These images you just saw are real. A woman in a corset stands in a painted garden. She reaches behind an oversized cabbage. She pulls out a live baby. She lays it on the ground like crops. Then she does it again. This film dates from 1900. It is the oldest surviving narrative film. The woman playing the fairy is Yvonne Mugnier-Serand. The director is Alice Guy-Blaché.
And nobody talks about why this particular story was the first ever told in cinema. February 1896. Paris. A twenty-two-year-old secretary named Alice Guy is walking down Boulevard Poissonnière. She’s on her way to the cabarets of Montmartre. But she stops at a shop window she’s never noticed before. The windows are lit.
Inside, along the wall, stand rows of glass and metal boxes. Inside these boxes are live human babies. Premature infants, some so small they fit in the palm of a man’s hand. They lie in machines modeled after chicken egg incubators, because that’s exactly what they are. The inventor, a French engineer named Alexandre Lion, patented this device on October 28, 1889. He based it on poultry equipment.
And he financed the entire operation by charging the public admission to watch newborns fight for their lives. Fifty thousand visitors paid in the first year alone to see these babies. Alice Guy was one of them. Her granddaughter, Régine Blaché-Bolton, confirmed this decades later. Alice walked into this shop window, saw infants displayed in glass cases for paying strangers, and three months later created the first narrative film ever recorded. A fairy harvesting babies from a cabbage patch.

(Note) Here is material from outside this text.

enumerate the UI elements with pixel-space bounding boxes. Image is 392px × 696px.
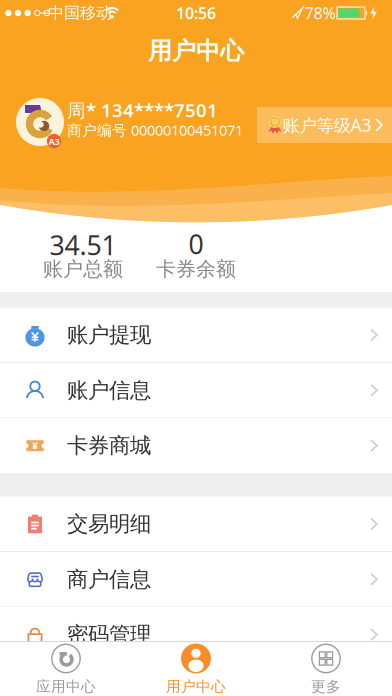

The Art Nouveau poster advertising Lion’s exhibition makes the connection even clearer. Designed by Adolfo Hohenstein, it depicts a nurse cradling three infants. Behind her, baby heads sprout from vines instead of flowers. Drawings of children growing like botanical specimens fill the background. This poster hung in the streets of Paris in 1896.
Babies depicted as things growing on plants. Not born. Grown. This visual language appeared on a Parisian boulevard, before postcards, before dolls, before all that. Well, this is where most people who have addressed this subject begin. The postcards. Between 1900 and 1920, hundreds of thousands of postcards depicting babies growing in cabbage patches flooded Europe and North America.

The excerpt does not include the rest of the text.